In
ten years time, 75% of Australian jobs will require a knowledge in Science,
Technology, Engineering or Maths (STEM).
The problem is, the number of students taking
STEM subjects is rapidly declining because they’re perceived to be boring and
not immediately relevant to their lives and passions.
As a leading tech brand and as part of their CSR
programme, Samsung sponsors Questacon, the national centre for science and
technology.
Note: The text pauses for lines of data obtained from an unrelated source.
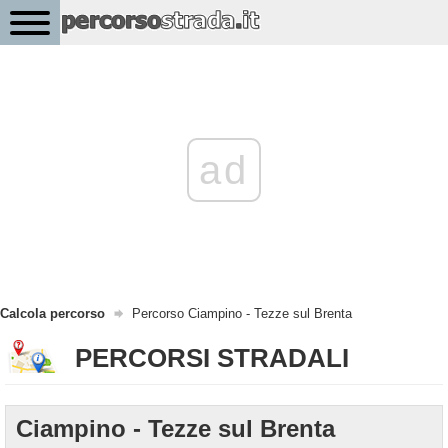
ad
Calcola percorso
Percorso Ciampino - Tezze sul Brenta
PERCORSI STRADALI
Ciampino - Tezze sul Brenta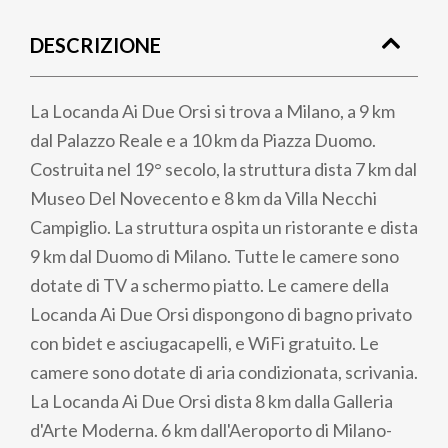
di
DESCRIZIONE
pane
La Locanda Ai Due Orsi si trova a Milano, a 9 km
dal Palazzo Reale e a 10 km da Piazza Duomo.
Costruita nel 19° secolo, la struttura dista 7 km dal
Museo Del Novecento e 8 km da Villa Necchi
Campiglio. La struttura ospita un ristorante e dista
9 km dal Duomo di Milano. Tutte le camere sono
dotate di TV a schermo piatto. Le camere della
Locanda Ai Due Orsi dispongono di bagno privato
con bidet e asciugacapelli, e WiFi gratuito. Le
camere sono dotate di aria condizionata, scrivania.
La Locanda Ai Due Orsi dista 8 km dalla Galleria
d'Arte Moderna. 6 km dall'Aeroporto di Milano-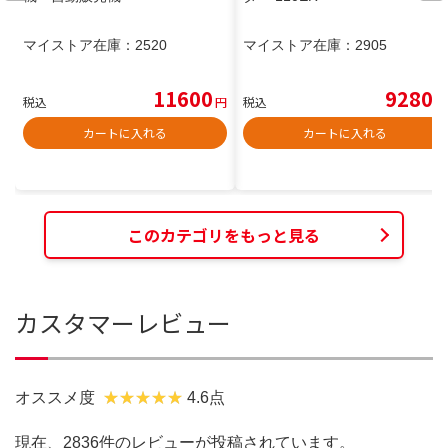
マイストア在庫：
2520
マイストア在庫：
2905
11600
9280
税込
円
税込
円
カートに入れる
カートに入れる
このカテゴリをもっと見る
カスタマーレビュー
オススメ度
4.6点
現在、2836件のレビューが投稿されています。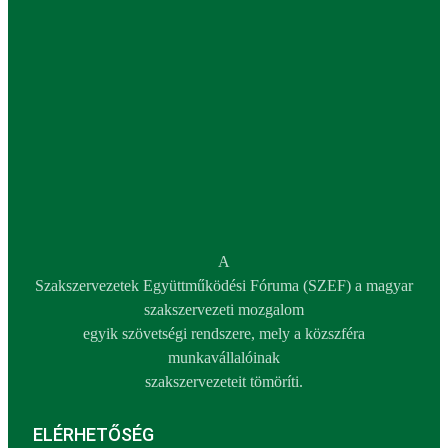
A
Szakszervezetek Együttműködési Fóruma (SZEF) a magyar
szakszervezeti mozgalom
egyik szövetségi rendszere, mely a közszféra
munkavállalóinak
szakszervezeteit tömöríti.
ELÉRHETŐSÉG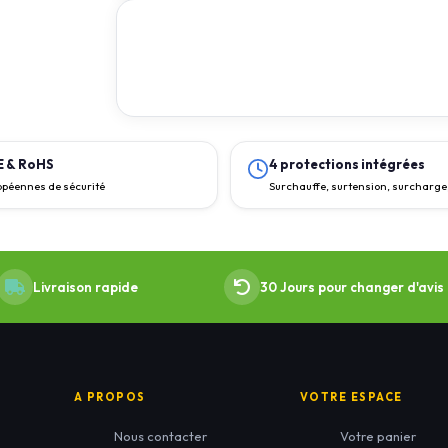
CE & RoHS
4 protections intégrées
péennes de sécurité
Surchauffe, surtension, surcharg
Livraison rapide
30 Jours pour changer d'avis
A PROPOS
VOTRE ESPACE
Nous contacter
Votre panier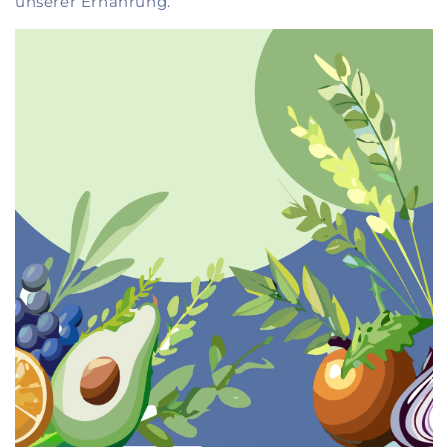
unserer Ernährung.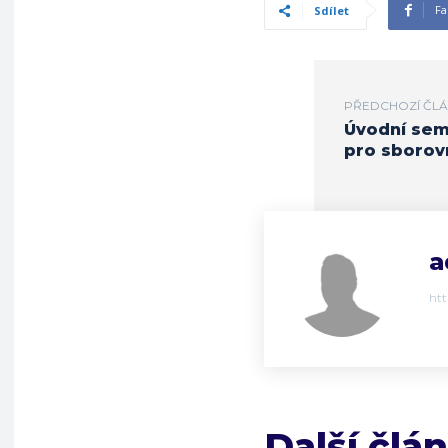
Fa
Sdílet
PŘEDCHOZÍ ČL
Úvodní sem
pro sborov
a
ht
Další člá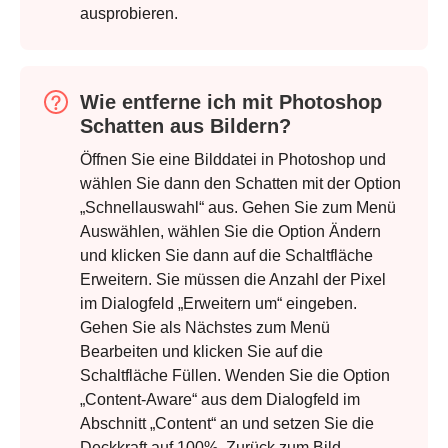
ausprobieren.
Wie entferne ich mit Photoshop
Schatten aus Bildern?
Öffnen Sie eine Bilddatei in Photoshop und
wählen Sie dann den Schatten mit der Option
„Schnellauswahl“ aus. Gehen Sie zum Menü
Auswählen, wählen Sie die Option Ändern
und klicken Sie dann auf die Schaltfläche
Erweitern. Sie müssen die Anzahl der Pixel
im Dialogfeld „Erweitern um“ eingeben.
Gehen Sie als Nächstes zum Menü
Bearbeiten und klicken Sie auf die
Schaltfläche Füllen. Wenden Sie die Option
„Content-Aware“ aus dem Dialogfeld im
Abschnitt „Content“ an und setzen Sie die
Deckkraft auf 100%. Zurück zum Bild,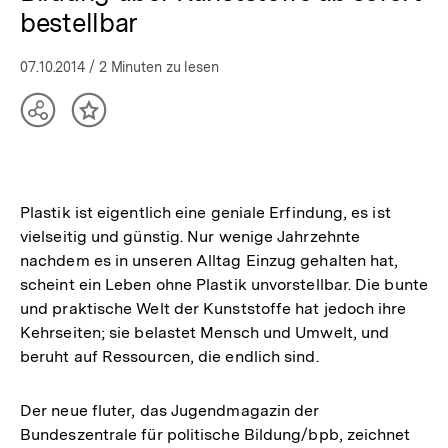
bestellbar
07.10.2014
/ 2 Minuten zu lesen
Teilen
Inhalt
Optionen
merken
anzeigen
Plastik ist eigentlich eine geniale Erfindung, es ist
vielseitig und günstig. Nur wenige Jahrzehnte
nachdem es in unseren Alltag Einzug gehalten hat,
scheint ein Leben ohne Plastik unvorstellbar. Die bunte
und praktische Welt der Kunststoffe hat jedoch ihre
Kehrseiten; sie belastet Mensch und Umwelt, und
beruht auf Ressourcen, die endlich sind.
Der neue fluter, das Jugendmagazin der
Bundeszentrale für politische Bildung/bpb, zeichnet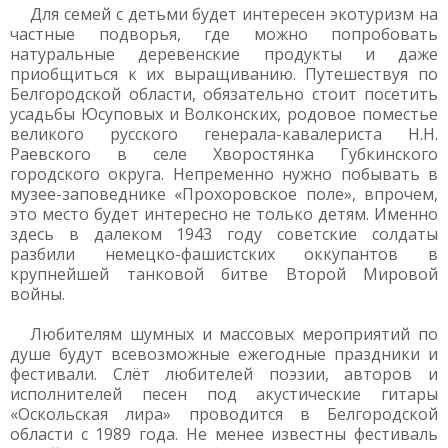
Для семей с детьми будет интересен экотуризм на
частные подворья, где можно попробовать
натуральные деревенские продукты и даже
приобщиться к их выращиванию. Путешествуя по
Белгородской области, обязательно стоит посетить
усадьбы Юсуповых и Волконских, родовое поместье
великого русского генерала-кавалериста Н.Н.
Раевского в селе Хворостянка Губкинского
городского округа. Непременно нужно побывать в
музее-заповеднике «Прохоровское поле», впрочем,
это место будет интересно не только детям. Именно
здесь в далеком 1943 году советские солдаты
разбили немецко-фашистских оккупантов в
крупнейшей танковой битве Второй Мировой
войны.
Любителям шумных и массовых мероприятий по
душе будут всевозможные ежегодные праздники и
фестивали. Слёт любителей поэзии, авторов и
исполнителей песен под акустические гитары
«Оскольская лира» проводится в Белгородской
области с 1989 года. Не менее известны фестиваль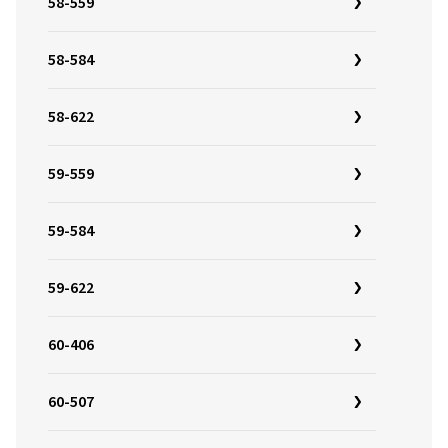
58-559
58-584
58-622
59-559
59-584
59-622
60-406
60-507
The brief and objectives were the following:
CSR Goal:
Increase the number of Australian students studying STEM subjects in high
school.
Behaviour Change: Stop
young Australians dropping STEM related subjects and have them WANT to study
them until the end of school.
Role of Brand Activity: Actively engage High Schoolers in STEM in a way that’s exciting, relevant and personally rewarding today.The strategy was to reframe the outputs of studying STEM from boring and irrelevant to exciting and ‘relevant to my passions’ as well as personally rewarding today, not in the future.
Target
Audience: 13-17 year old students who are about to choose subjects for the next
year.
The Key
Insight was that they have short term horizons and are motivated by things of
direct, personal impact to their lives.
While
they love technology, they don’t see themselves as creators of it and therefore
they see knowledge in STEM as an issue of tomorrow, but not a personal problem
for them today.
So
our platform needed to show them that STEM is relevant to them, their passions
and ideas, today, not tomorrow.
It also had to be mobile first/social campaign to target this hard to reach market.
The
Make My Idea competition.
A
promotion that asked students to enter an idea they were passionate about, and
if it made the cut, we turned it into a prototype, 3D design or illustration.
All thanks to STEM.
The
campaign launched one month before students had to decide on what subjects they
were taking the next year.
We promoted the competition through a targeted, mobile
first campaign on Snapchat, posters at schools, and EDMs to teachers and
parents, all driving students to the website where they could enter their idea.
Two weeks after the call for entries, we then
broadcasted their ideas to the world on The Make My Idea Show on YouTube Live, a
one-hour special where a range of experts talked through the subjects needed to
make their ideas happen.
Hosted
by influencers with a massive following from our target, they also helped drive
traffic to the site.
Over 6000 entries.
30% click rate, smashing projections.
A
77% increase in consideration for STEM subjects.